• **REQUIREMENT**
Every record below should be printed exactly as it appears.

+++

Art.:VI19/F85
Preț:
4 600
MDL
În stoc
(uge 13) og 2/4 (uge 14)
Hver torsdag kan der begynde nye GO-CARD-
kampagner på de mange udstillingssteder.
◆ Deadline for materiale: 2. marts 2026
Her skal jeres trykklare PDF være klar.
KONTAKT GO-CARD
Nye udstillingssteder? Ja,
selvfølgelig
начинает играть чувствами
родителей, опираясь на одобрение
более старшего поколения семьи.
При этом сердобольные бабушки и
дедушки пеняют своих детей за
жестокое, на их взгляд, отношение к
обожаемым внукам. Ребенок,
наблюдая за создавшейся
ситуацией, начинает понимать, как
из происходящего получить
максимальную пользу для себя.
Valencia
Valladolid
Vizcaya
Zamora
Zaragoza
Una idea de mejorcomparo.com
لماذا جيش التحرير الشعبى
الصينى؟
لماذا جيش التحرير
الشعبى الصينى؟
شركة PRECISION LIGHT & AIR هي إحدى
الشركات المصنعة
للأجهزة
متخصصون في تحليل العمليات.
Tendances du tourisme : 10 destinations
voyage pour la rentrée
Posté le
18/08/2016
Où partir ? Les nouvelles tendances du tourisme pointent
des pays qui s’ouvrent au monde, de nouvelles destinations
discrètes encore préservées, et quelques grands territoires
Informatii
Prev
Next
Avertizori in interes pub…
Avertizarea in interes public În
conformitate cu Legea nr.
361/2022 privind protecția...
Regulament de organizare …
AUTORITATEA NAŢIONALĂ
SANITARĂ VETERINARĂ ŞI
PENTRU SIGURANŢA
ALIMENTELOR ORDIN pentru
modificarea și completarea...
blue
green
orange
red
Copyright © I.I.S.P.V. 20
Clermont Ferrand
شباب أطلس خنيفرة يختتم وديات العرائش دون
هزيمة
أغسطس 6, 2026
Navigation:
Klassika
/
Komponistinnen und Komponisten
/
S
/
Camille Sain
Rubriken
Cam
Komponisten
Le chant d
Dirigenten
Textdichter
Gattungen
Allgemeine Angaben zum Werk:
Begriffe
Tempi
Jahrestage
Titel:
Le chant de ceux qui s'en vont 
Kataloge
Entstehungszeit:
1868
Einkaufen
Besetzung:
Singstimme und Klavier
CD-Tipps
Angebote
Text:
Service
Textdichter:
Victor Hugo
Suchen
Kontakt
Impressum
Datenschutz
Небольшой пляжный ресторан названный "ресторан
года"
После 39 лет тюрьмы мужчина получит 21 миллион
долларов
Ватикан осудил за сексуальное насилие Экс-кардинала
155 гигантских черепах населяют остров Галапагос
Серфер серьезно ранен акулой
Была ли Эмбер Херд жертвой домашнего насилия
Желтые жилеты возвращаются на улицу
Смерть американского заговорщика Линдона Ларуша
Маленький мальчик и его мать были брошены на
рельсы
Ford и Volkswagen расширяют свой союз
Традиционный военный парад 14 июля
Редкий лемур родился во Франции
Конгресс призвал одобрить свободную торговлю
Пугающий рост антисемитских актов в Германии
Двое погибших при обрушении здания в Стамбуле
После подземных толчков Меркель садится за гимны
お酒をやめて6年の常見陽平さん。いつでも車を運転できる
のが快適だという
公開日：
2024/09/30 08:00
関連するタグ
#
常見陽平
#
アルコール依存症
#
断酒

+++

• **EXERCISE SOLUTION**
Art.:VI19/F85
Preț:
4 600
MDL
În stoc
(uge 13) og 2/4 (uge 14)
Hver torsdag kan der begynde nye GO-CARD-
kampagner på de mange udstillingssteder.
◆ Deadline for materiale: 2. marts 2026
Her skal jeres trykklare PDF være klar.
KONTAKT GO-CARD
Nye udstillingssteder? Ja,
selvfølgelig
начинает играть чувствами
родителей, опираясь на одобрение
более старшего поколения семьи.
При этом сердобольные бабушки и
дедушки пеняют своих детей за
жестокое, на их взгляд, отношение к
обожаемым внукам. Ребенок,
наблюдая за создавшейся
ситуацией, начинает понимать, как
из происходящего получить
максимальную пользу для себя.
Valencia
Valladolid
Vizcaya
Zamora
Zaragoza
Una idea de mejorcomparo.com
لماذا جيش التحرير الشعبى
الصينى؟
لماذا جيش التحرير
الشعبى الصينى؟
شركة PRECISION LIGHT & AIR هي إحدى
الشركات المصنعة
للأجهزة
متخصصون في تحليل العمليات.
Tendances du tourisme : 10 destinations
voyage pour la rentrée
Posté le
18/08/2016
Où partir ? Les nouvelles tendances du tourisme pointent
des pays qui s’ouvrent au monde, de nouvelles destinations
discrètes encore préservées, et quelques grands territoires
Informatii
Prev
Next
Avertizori in interes pub…
Avertizarea in interes public În
conformitate cu Legea nr.
361/2022 privind protecția...
Regulament de organizare …
AUTORITATEA NAŢIONALĂ
SANITARĂ VETERINARĂ ŞI
PENTRU SIGURANŢA
ALIMENTELOR ORDIN pentru
modificarea și completarea...
blue
green
orange
red
Copyright © I.I.S.P.V. 20
Clermont Ferrand
شباب أطلس خنيفرة يختتم وديات العرائش دون
هزيمة
أغسطس 6, 2026
Navigation:
Klassika
/
Komponistinnen und Komponisten
/
S
/
Camille Sain
Rubriken
Cam
Komponisten
Le chant d
Dirigenten
Textdichter
Gattungen
Allgemeine Angaben zum Werk:
Begriffe
Tempi
Jahrestage
Titel:
Le chant de ceux qui s'en vont 
Kataloge
Entstehungszeit:
1868
Einkaufen
Besetzung:
Singstimme und Klavier
CD-Tipps
Angebote
Text:
Service
Textdichter:
Victor Hugo
Suchen
Kontakt
Impressum
Datenschutz
Небольшой пляжный ресторан названный "ресторан
года"
После 39 лет тюрьмы мужчина получит 21 миллион
долларов
Ватикан осудил за сексуальное насилие Экс-кардинала
155 гигантских черепах населяют остров Галапагос
Серфер серьезно ранен акулой
Была ли Эмбер Херд жертвой домашнего насилия
Желтые жилеты возвращаются на улицу
Смерть американского заговорщика Линдона Ларуша
Маленький мальчик и его мать были брошены на
рельсы
Ford и Volkswagen расширяют свой союз
Традиционный военный парад 14 июля
Редкий лемур родился во Франции
Конгресс призвал одобрить свободную торговлю
Пугающий рост антисемитских актов в Германии
Двое погибших при обрушении здания в Стамбуле
После подземных толчков Меркель садится за гимны
お酒をやめて6年の常見陽平さん。いつでも車を運転できる
のが快適だという
公開日：
2024/09/30 08:00
関連するタグ
#
常見陽平
#
アルコール依存症
#
断酒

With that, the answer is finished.